また、ベータカロチンはガンの抑制には効果が無く、帰って悪化させる場合がある、とか、そもそも老化と活性酸素は関係ないんじゃないか、とか、色々な否定的なデータが出てきているのです。
 実は酸化ストレスというのはそんなに単純なものではなく、体に酸化をもたらすものは、活性酸素だけではありません。ですから、幾ら抗酸化活性のある物質をとっても、それら他の要因には効果がなかったりするのです。
 一塩基多型による感受性の違いもあります。
 遺伝子の型がちょっと違うだけで、同じ物質を摂取しても効果が出たりでなかったり、あるいは副作用が出たりとかすることがあります。痩せるというので有名なカプサイシンも、その作用には一塩基多型があって、効く人と効かない人がいます。

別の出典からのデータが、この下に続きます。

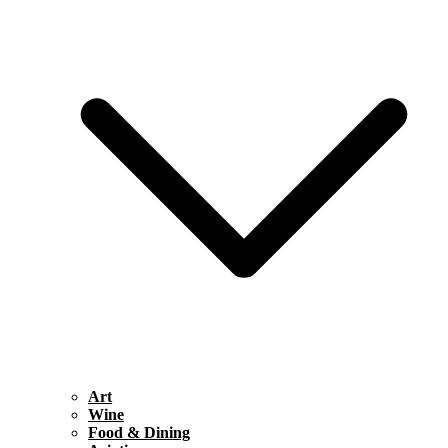
Art
Wine
Food & Dining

 その一方で、いや、やっぱり抗酸化物質は効果がある、という結果もあって、正直なところ、この世界はまだ混沌とした靄の中でたゆたっているという印象です。いずれそのあたりもはっきり晴れてきて、本当に寿命が延びる時が来るのも間近いかも知れません。

・・・などというような話を、半日じっくり大阪で聞いて参りました。正直頭の中が化学記号とグラフや表で溢れかえり、消化不良を起こしている感じです。このまま寝ると夢にも出てきてうなされそうですので、ストレス発散のために取りあえず書き散らしてみました。

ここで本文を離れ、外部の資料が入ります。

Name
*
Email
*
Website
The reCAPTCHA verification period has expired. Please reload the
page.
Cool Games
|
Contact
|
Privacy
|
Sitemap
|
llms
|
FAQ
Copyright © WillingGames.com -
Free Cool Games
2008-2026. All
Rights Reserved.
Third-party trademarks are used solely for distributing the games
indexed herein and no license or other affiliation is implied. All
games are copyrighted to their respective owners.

 そうそう、ストレスも活性酸素を発生させる重要なファクターです。笑ったりするだけで活性酸素の影響を抑制できるそうですから、せめてその日のストレスはその日のうちに解消したいですね。日記というのは割とそう言う効果もあったりするのかも知れません。これでフリーズしたりしなければいいんですが、そう言う観点から見れば、昨日は3日ほど寿命が縮まったに違いありません。いずれマイ○ロソ○ト社を、ストレスを与えて寿命を縮めたとして訴える人が出てきたりするかも知れませんね。